== Task details ==
Could you copy every record exactly as it appears?

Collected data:
----

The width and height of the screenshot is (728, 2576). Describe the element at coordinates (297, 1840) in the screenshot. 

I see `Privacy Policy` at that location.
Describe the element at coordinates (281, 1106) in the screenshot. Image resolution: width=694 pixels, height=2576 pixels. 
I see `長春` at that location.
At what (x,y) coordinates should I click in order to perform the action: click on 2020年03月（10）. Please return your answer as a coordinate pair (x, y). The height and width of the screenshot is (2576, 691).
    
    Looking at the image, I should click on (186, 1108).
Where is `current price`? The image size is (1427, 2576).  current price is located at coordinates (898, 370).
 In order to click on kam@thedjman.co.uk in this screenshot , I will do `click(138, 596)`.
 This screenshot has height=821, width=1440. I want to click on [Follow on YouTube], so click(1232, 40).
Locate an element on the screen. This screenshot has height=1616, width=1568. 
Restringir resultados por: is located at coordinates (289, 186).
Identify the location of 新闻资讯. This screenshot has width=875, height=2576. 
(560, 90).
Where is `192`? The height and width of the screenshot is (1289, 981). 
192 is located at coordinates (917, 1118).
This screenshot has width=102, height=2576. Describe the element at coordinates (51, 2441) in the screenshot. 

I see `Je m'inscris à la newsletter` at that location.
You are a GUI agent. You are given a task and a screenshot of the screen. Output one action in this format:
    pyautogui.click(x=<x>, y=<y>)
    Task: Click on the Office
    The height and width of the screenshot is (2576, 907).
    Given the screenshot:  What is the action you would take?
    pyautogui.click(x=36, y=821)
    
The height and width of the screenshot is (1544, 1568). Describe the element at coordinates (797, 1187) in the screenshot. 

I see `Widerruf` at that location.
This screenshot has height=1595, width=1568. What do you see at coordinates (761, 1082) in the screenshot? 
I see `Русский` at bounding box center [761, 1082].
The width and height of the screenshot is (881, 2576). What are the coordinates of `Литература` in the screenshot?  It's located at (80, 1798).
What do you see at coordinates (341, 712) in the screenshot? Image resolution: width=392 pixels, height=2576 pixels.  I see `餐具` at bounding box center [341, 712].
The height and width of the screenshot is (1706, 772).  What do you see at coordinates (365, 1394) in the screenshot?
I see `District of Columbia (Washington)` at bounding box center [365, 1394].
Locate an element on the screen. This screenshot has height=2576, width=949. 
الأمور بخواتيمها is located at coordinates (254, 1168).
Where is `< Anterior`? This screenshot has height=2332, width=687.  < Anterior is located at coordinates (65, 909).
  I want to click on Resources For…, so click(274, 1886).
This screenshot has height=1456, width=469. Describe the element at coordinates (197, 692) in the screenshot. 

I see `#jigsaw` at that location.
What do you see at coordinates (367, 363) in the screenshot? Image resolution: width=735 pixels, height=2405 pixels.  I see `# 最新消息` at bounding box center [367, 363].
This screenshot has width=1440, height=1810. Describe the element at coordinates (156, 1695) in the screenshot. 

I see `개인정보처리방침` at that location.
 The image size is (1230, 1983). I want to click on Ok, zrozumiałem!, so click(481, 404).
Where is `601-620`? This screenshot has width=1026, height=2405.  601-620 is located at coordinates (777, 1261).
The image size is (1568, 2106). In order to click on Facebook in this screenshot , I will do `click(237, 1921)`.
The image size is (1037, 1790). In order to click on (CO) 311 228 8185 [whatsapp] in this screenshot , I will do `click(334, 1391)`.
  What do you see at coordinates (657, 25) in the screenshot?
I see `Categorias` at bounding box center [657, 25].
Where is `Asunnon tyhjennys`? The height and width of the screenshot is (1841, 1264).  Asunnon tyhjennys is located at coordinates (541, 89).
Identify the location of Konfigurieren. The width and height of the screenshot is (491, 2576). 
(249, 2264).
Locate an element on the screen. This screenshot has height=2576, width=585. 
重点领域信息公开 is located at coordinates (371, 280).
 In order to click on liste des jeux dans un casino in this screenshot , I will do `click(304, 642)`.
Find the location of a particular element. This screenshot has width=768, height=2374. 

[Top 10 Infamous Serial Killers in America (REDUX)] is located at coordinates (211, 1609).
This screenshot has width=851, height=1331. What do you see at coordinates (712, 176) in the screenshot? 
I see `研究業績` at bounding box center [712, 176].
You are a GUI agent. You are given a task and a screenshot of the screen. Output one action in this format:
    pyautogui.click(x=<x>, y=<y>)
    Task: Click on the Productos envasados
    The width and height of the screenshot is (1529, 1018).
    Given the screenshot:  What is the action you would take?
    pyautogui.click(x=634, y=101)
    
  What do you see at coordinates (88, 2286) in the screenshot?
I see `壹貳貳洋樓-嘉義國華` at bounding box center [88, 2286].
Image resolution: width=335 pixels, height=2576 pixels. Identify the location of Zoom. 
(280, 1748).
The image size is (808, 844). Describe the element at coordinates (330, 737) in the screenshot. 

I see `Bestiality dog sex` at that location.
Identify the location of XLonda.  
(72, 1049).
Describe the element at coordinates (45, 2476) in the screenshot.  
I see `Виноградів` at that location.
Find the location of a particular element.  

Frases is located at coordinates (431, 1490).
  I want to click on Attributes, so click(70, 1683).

----

== Exercise response ==
The width and height of the screenshot is (728, 2576). Describe the element at coordinates (297, 1840) in the screenshot. 

I see `Privacy Policy` at that location.
Describe the element at coordinates (281, 1106) in the screenshot. Image resolution: width=694 pixels, height=2576 pixels. 
I see `長春` at that location.
At what (x,y) coordinates should I click in order to perform the action: click on 2020年03月（10）. Please return your answer as a coordinate pair (x, y). The height and width of the screenshot is (2576, 691).
    
    Looking at the image, I should click on (186, 1108).
Where is `current price`? The image size is (1427, 2576).  current price is located at coordinates (898, 370).
 In order to click on kam@thedjman.co.uk in this screenshot , I will do `click(138, 596)`.
 This screenshot has height=821, width=1440. I want to click on [Follow on YouTube], so click(1232, 40).
Locate an element on the screen. This screenshot has height=1616, width=1568. 
Restringir resultados por: is located at coordinates (289, 186).
Identify the location of 新闻资讯. This screenshot has width=875, height=2576. 
(560, 90).
Where is `192`? The height and width of the screenshot is (1289, 981). 
192 is located at coordinates (917, 1118).
This screenshot has width=102, height=2576. Describe the element at coordinates (51, 2441) in the screenshot. 

I see `Je m'inscris à la newsletter` at that location.
You are a GUI agent. You are given a task and a screenshot of the screen. Output one action in this format:
    pyautogui.click(x=<x>, y=<y>)
    Task: Click on the Office
    The height and width of the screenshot is (2576, 907).
    Given the screenshot:  What is the action you would take?
    pyautogui.click(x=36, y=821)
    
The height and width of the screenshot is (1544, 1568). Describe the element at coordinates (797, 1187) in the screenshot. 

I see `Widerruf` at that location.
This screenshot has height=1595, width=1568. What do you see at coordinates (761, 1082) in the screenshot? 
I see `Русский` at bounding box center [761, 1082].
The width and height of the screenshot is (881, 2576). What are the coordinates of `Литература` in the screenshot?  It's located at (80, 1798).
What do you see at coordinates (341, 712) in the screenshot? Image resolution: width=392 pixels, height=2576 pixels.  I see `餐具` at bounding box center [341, 712].
The height and width of the screenshot is (1706, 772).  What do you see at coordinates (365, 1394) in the screenshot?
I see `District of Columbia (Washington)` at bounding box center [365, 1394].
Locate an element on the screen. This screenshot has height=2576, width=949. 
الأمور بخواتيمها is located at coordinates (254, 1168).
Where is `< Anterior`? This screenshot has height=2332, width=687.  < Anterior is located at coordinates (65, 909).
  I want to click on Resources For…, so click(274, 1886).
This screenshot has height=1456, width=469. Describe the element at coordinates (197, 692) in the screenshot. 

I see `#jigsaw` at that location.
What do you see at coordinates (367, 363) in the screenshot? Image resolution: width=735 pixels, height=2405 pixels.  I see `# 最新消息` at bounding box center [367, 363].
This screenshot has width=1440, height=1810. Describe the element at coordinates (156, 1695) in the screenshot. 

I see `개인정보처리방침` at that location.
 The image size is (1230, 1983). I want to click on Ok, zrozumiałem!, so click(481, 404).
Where is `601-620`? This screenshot has width=1026, height=2405.  601-620 is located at coordinates (777, 1261).
The image size is (1568, 2106). In order to click on Facebook in this screenshot , I will do `click(237, 1921)`.
The image size is (1037, 1790). In order to click on (CO) 311 228 8185 [whatsapp] in this screenshot , I will do `click(334, 1391)`.
  What do you see at coordinates (657, 25) in the screenshot?
I see `Categorias` at bounding box center [657, 25].
Where is `Asunnon tyhjennys`? The height and width of the screenshot is (1841, 1264).  Asunnon tyhjennys is located at coordinates (541, 89).
Identify the location of Konfigurieren. The width and height of the screenshot is (491, 2576). 
(249, 2264).
Locate an element on the screen. This screenshot has height=2576, width=585. 
重点领域信息公开 is located at coordinates (371, 280).
 In order to click on liste des jeux dans un casino in this screenshot , I will do `click(304, 642)`.
Find the location of a particular element. This screenshot has width=768, height=2374. 

[Top 10 Infamous Serial Killers in America (REDUX)] is located at coordinates (211, 1609).
This screenshot has width=851, height=1331. What do you see at coordinates (712, 176) in the screenshot? 
I see `研究業績` at bounding box center [712, 176].
You are a GUI agent. You are given a task and a screenshot of the screen. Output one action in this format:
    pyautogui.click(x=<x>, y=<y>)
    Task: Click on the Productos envasados
    The width and height of the screenshot is (1529, 1018).
    Given the screenshot:  What is the action you would take?
    pyautogui.click(x=634, y=101)
    
  What do you see at coordinates (88, 2286) in the screenshot?
I see `壹貳貳洋樓-嘉義國華` at bounding box center [88, 2286].
Image resolution: width=335 pixels, height=2576 pixels. Identify the location of Zoom. 
(280, 1748).
The image size is (808, 844). Describe the element at coordinates (330, 737) in the screenshot. 

I see `Bestiality dog sex` at that location.
Identify the location of XLonda.  
(72, 1049).
Describe the element at coordinates (45, 2476) in the screenshot.  
I see `Виноградів` at that location.
Find the location of a particular element.  

Frases is located at coordinates (431, 1490).
  I want to click on Attributes, so click(70, 1683).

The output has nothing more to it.